Find the least number by which \[200\] must be multiplied to make it a perfect square.

Answer 1

Hint: A perfect square is a number which has all its prime factors in pairs. We will divide $200$ by the smallest prime number. We will use the same approach to calculate it further. A prime factor is a factor of the given number which is a prime number also.
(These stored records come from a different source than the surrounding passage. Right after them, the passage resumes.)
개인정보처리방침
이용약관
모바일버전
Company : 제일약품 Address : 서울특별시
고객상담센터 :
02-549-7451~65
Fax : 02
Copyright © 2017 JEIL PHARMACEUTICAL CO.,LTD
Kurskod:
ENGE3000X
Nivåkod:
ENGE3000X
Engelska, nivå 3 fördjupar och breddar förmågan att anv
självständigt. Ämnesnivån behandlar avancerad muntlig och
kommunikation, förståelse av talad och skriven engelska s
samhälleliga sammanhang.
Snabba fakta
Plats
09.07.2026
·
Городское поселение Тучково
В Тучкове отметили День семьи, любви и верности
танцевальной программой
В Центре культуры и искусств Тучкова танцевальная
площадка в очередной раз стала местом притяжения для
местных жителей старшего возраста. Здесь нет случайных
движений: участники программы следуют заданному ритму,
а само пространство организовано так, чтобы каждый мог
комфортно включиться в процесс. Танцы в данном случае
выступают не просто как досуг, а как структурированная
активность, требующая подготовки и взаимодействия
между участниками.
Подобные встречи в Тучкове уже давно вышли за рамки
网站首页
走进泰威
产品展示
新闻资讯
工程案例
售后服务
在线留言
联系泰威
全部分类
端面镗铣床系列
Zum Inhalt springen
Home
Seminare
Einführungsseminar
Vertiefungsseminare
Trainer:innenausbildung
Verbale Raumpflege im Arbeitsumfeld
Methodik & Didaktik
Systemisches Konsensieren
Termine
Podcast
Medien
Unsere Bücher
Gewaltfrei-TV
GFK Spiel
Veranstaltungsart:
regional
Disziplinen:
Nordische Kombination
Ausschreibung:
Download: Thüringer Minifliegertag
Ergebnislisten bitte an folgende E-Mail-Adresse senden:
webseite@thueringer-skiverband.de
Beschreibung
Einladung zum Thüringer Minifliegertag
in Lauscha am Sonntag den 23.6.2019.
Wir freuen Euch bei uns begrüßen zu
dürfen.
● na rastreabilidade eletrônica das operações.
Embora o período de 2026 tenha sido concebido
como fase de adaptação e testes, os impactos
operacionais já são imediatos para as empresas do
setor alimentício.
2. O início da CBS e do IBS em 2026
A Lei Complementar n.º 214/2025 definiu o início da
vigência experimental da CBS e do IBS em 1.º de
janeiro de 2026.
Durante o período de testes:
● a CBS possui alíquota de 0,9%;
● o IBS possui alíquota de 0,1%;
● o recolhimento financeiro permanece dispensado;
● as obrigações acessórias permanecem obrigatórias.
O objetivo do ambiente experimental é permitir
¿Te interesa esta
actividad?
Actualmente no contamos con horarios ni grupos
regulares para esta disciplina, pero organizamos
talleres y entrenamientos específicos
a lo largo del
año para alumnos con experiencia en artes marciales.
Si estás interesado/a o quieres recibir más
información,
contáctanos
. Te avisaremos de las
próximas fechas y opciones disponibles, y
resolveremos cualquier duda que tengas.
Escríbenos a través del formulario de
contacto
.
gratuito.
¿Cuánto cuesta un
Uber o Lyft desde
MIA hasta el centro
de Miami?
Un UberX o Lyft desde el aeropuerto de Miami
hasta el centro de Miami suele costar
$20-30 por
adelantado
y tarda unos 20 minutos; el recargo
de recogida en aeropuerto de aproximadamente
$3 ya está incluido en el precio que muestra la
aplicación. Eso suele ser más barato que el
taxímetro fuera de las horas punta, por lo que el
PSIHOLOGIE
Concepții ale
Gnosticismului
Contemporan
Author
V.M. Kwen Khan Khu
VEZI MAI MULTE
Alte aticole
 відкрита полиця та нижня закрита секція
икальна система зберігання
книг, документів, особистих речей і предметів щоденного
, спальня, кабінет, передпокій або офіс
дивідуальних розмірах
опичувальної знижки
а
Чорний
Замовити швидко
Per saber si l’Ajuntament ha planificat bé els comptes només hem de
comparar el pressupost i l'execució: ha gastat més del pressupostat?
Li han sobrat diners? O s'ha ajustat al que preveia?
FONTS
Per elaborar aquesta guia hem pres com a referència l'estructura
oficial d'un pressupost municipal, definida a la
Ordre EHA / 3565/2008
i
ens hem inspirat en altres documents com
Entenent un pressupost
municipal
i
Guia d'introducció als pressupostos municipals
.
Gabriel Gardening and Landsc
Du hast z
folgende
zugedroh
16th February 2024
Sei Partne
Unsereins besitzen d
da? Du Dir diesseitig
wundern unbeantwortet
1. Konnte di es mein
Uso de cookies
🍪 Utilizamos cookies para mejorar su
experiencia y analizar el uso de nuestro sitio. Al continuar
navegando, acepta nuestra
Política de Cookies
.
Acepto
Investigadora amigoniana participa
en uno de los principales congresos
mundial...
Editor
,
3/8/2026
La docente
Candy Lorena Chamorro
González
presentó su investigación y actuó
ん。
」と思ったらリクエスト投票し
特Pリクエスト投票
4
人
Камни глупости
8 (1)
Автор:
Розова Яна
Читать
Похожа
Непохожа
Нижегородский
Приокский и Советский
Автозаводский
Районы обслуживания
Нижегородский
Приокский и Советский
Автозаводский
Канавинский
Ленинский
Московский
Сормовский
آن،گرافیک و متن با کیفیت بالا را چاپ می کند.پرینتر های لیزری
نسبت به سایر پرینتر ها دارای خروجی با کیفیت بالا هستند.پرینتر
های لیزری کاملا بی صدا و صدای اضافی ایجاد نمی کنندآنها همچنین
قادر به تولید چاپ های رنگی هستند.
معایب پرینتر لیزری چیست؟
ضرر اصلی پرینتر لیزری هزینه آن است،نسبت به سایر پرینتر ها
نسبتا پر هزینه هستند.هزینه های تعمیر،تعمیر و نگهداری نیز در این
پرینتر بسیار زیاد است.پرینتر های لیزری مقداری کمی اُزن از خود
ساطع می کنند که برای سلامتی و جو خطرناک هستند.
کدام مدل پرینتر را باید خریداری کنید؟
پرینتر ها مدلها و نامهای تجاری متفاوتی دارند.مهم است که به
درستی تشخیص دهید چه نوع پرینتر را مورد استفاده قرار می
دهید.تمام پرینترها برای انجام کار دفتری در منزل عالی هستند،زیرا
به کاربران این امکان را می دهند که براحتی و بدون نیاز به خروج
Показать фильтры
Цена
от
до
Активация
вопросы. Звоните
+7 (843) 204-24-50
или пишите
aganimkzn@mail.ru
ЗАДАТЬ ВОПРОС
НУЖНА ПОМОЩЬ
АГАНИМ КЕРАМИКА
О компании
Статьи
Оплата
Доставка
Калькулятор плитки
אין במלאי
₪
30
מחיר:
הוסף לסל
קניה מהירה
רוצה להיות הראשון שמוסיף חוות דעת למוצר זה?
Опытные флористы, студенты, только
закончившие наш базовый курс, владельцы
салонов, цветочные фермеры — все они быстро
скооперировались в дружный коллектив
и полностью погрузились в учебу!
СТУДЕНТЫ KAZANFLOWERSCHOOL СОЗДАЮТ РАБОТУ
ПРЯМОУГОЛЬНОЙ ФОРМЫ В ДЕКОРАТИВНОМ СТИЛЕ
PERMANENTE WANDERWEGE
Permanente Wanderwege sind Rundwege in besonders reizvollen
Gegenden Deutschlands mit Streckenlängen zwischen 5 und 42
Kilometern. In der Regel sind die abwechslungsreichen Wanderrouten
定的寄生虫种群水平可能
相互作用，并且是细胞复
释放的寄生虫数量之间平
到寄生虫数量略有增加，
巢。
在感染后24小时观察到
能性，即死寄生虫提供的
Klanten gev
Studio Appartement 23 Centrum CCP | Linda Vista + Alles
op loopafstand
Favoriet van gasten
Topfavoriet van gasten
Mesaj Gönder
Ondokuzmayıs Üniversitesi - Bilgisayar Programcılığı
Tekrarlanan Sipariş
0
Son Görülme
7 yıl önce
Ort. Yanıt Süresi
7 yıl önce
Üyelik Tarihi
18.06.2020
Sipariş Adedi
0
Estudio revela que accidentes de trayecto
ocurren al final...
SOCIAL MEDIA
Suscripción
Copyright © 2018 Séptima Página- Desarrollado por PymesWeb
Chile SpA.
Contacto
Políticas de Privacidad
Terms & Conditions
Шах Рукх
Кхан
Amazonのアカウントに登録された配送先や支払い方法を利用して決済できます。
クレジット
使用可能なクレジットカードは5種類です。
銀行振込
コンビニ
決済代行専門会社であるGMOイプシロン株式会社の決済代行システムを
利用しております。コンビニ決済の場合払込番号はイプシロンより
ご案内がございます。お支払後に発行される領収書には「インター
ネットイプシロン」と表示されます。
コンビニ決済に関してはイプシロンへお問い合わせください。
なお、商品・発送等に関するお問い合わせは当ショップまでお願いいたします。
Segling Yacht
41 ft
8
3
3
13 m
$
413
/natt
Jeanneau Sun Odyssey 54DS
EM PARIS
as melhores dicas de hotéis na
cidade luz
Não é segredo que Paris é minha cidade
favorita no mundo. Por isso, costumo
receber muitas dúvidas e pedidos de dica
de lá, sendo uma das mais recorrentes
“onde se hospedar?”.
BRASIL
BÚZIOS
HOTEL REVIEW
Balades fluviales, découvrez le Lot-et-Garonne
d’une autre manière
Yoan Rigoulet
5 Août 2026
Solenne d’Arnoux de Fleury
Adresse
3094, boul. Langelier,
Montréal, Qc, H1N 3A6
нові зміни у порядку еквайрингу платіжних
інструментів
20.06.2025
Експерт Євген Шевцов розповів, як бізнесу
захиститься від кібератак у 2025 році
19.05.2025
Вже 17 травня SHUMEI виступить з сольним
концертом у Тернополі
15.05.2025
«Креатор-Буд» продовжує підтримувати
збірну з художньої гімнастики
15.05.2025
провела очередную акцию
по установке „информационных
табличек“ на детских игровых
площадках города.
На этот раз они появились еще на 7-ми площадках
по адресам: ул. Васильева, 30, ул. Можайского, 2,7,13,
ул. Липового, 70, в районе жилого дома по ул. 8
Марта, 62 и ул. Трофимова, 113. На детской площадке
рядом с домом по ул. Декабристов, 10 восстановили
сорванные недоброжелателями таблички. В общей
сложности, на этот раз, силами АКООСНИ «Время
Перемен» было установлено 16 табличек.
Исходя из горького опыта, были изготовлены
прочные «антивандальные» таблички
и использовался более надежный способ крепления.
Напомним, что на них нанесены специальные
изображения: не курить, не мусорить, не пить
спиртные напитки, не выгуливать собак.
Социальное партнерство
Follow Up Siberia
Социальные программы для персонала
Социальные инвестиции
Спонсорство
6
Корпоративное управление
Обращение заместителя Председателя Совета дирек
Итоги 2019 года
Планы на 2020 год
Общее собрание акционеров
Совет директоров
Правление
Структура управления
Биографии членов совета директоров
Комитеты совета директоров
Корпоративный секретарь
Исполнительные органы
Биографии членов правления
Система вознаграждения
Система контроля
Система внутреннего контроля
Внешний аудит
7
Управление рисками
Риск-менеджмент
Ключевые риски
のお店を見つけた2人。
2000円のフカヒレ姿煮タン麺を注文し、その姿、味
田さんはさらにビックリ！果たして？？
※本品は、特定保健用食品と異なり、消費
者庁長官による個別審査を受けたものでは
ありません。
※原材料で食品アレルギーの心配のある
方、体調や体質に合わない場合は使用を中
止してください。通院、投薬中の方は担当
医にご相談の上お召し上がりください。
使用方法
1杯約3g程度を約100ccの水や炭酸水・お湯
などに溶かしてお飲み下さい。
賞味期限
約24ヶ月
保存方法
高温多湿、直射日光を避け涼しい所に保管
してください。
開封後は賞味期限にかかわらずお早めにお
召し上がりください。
Complete step by step answer:
(1) Given number is\[200\]
Making prime factors of\[200\].

 Or \[200=2\times 2\times 2\times 5\times 5\]
(2) Writing in pair
\[200=2\times 2\times 5\times 5\times 2\]
(3) In the above step, we see that there is only one number $2$ which does not have its pair. We can see that other numbers such as 5 and other 2 have pairs.
Therefore, we can say that \[200\] is not a perfect square number.
(4) Now to make \[200\], a perfect square number, we need to multiply 200 in such a manner that it completes its pair which is not other than $2$.
(5) Therefore by multiplying \[200\] by $2$, we get the following prime factors \[2\times 2\times 5\times 5\times 2\times 2\]
(6) We see all the prime factors \[200\] are now in pairs.
Therefore, multiplying \[200\] by \[2,\,200\] becomes $400$ is a perfect square.
(7) Therefore, the least number we require to make \[200\] a perfect square is $2$. The perfect square is $400$.

Note: A square number or perfect square is an integer that is a square of an integer; in other words, it is the product of some integer with itself. Taking the square root of a perfect square always gives us an integer.